June 8, 2016 – 7:18PM
Nick Ralston and Ava Benny-Morrison
Residents on Sydney’s Collaroy beach say they will not abandon their storm-damaged homes and are willing to contribute to build a long-disputed seawall in a bid to prevent further destruction of the properties.
The State Emergency Service spent a fifth day helping recovery by storm-affected communities from Lismore in the north of the state and parts of Sydney’s south-west including Picton, Milperra and Chipping Norton.
Collaroy Beach on Wednesday morning after extensive sandbagging. Photo: Peter Rae
At Collaroy, on Sydney’s northern-beaches, volunteers deployed more than than 10,000 sandbags on Tuesday night to shore up vulnerable beachfront homes and an apartment block at risk of tumbling into the sea.
Their efforts were reinforced on Wednesday when boulders were brought in ahead of another night of forecast rough surf conditions and strong winds.
Collaroy resident Tony Cagorski said he and his beachfront neighbours along Pittwater Road had now given agreement in principle to Northern Beaches Council to help pay for a seawall in front of their properties.
The clean-up continues at Collaroy beach following the weekend’s storms. Photo: Peter Rae
A 3000-strong community rally stopped the construction of such a wall in 2002. Plans to construct a $10 million wall were then approved in 2014 but were again never acted on because of a dispute over who would fund it.
Residents are understood to have now reached an agreement to pay $120,000 each towards the wall’s construction with those who cannot afford the lump sum able to pay in instalments.
“We were expecting the worst when we came back in today,” Mr Cagorski said. “The engineer said the house is sound; there’s only minor damage at the back.
Collaroy beach on Wednesday morning. Photo: Peter Rae
“We’ve got a 99 per cent chance of rebuilding here and fixing it up.”
Residents of about a dozen homes are being housed in emergency accommodation with the council to issue emergency orders this week to advise what repairs must be carried out on the properties.
Meanwhile, a third day of searching by police has failed to find University of Sydney student, Endicott Ackerman, who was last seen diving into dangerous surf at Bondi Beach on Monday afternoon.
Peter Watson with partner Karen Cassidy. Photo: Supplied
The US national was studying science and residents of St John’s College, where he lived, held a prayer service for the 20-year-old on Tuesday night.
“The hearts of the entire St John’s community are with the family at this unimaginably difficult time,” college rector Adrian Diethelm said. “We are a close-knit community, and an event like this brings us together as we support each other and Endicott’s family.”
With the search now suspended until sea conditions improve, Mr Endicott is feared to be the sixth victim of the massive storm front that battered the east coast of Australia.

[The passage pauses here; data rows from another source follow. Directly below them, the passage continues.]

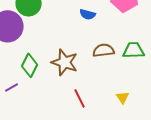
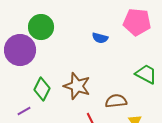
brown semicircle: (104, 50) -> (116, 101), moved
green trapezoid: (134, 50) -> (146, 74), turned 30

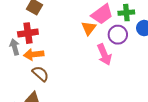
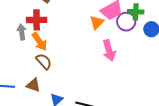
purple circle: (118, 35) -> (126, 22), moved
orange arrow: (34, 54) -> (40, 42), turned -126

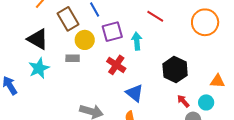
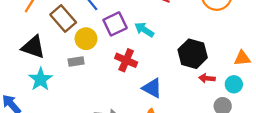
cyan arrow: (137, 41) -> (144, 30), turned -42
red arrow: (183, 101) -> (207, 78), moved, turned -32

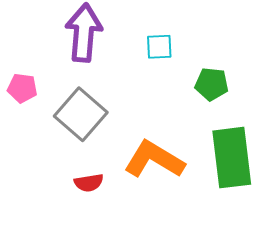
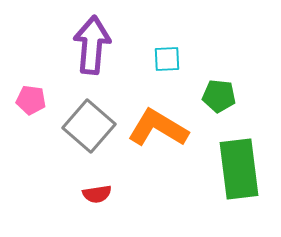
orange L-shape: (154, 160) -> (158, 128), moved

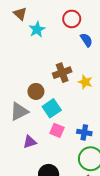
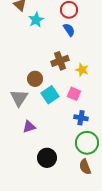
blue semicircle: (86, 40) -> (69, 30), moved
gray triangle: (19, 111) -> (19, 98), turned -30
pink square: (57, 130) -> (74, 94), moved

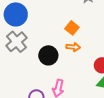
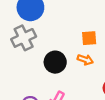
orange square: (72, 28) -> (89, 38), turned 32

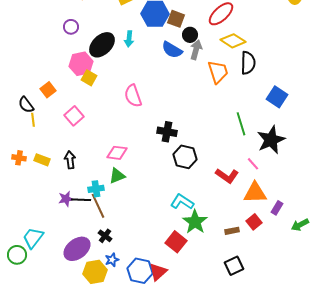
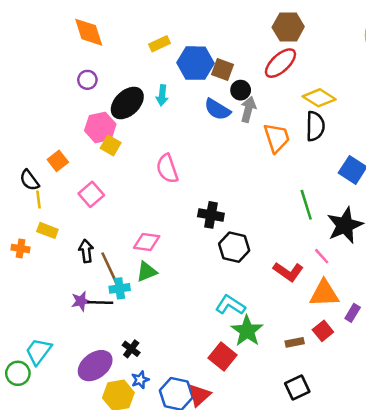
yellow diamond: (233, 41) -> (319, 98), moved
yellow rectangle: (42, 160) -> (47, 230), moved
brown line: (98, 206) -> (109, 268), moved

Sydney storm photos: aftermath of weather damage
Beaches across Sydney, including Collaroy, Cronulla and Coogee, were badly hit by storm damage, including a massive king tide on Sunday night. Photo: Peter Rae
Two other men are missing, feared dead, in Tasmania, including contract delivery driver Peter Watson.
The 63-year-old and his partner Karen Cassidy were overcome by floodwaters while delivering Fairfax newspapers south of Launceston early on Tuesday.
Mr Watson called his family from the roof of his van to say goodbye before being swept away. Ms Cassidy was found alive clinging to a tree about five kilometres downstream.
A Fairfax Media spokesman said the company’s thoughts were with Mr Watson’s family.
“Our heartfelt thoughts are with the family and colleagues of the contract delivery driver and his partner who were delivering newspapers for us when caught in floodwaters in Evandale near Launceston,” a statement said.
“We’re relieved the man’s partner is safe. However, our deep concerns remain for the driver who is still missing. All our support and care is being offered during this truly difficult time.”